::: Data extract
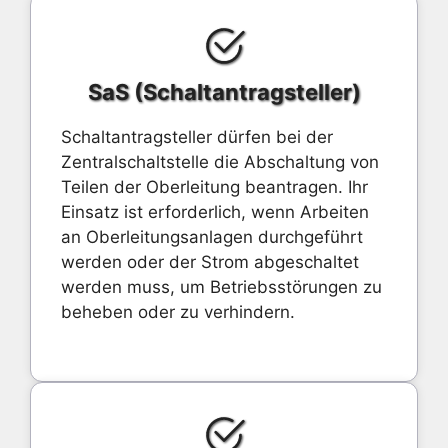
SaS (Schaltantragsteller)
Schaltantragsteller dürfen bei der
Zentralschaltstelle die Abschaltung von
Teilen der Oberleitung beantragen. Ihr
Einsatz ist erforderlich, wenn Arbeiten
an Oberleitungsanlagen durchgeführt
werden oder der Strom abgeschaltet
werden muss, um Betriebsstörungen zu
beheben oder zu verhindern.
::::::
::: Data extract
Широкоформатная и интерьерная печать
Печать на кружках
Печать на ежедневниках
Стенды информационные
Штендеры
::::::
::: Data extract
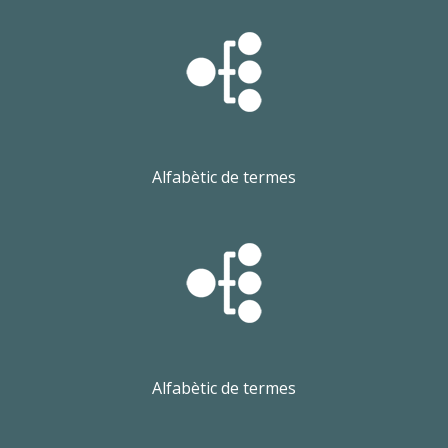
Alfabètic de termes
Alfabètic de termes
::::::
> _Goal of the exercise_
For the string "Schaltantragsteller", show each line of the listing where it appears.

> _Solution to this problem_
SaS (Schaltantragsteller)
Schaltantragsteller dürfen bei der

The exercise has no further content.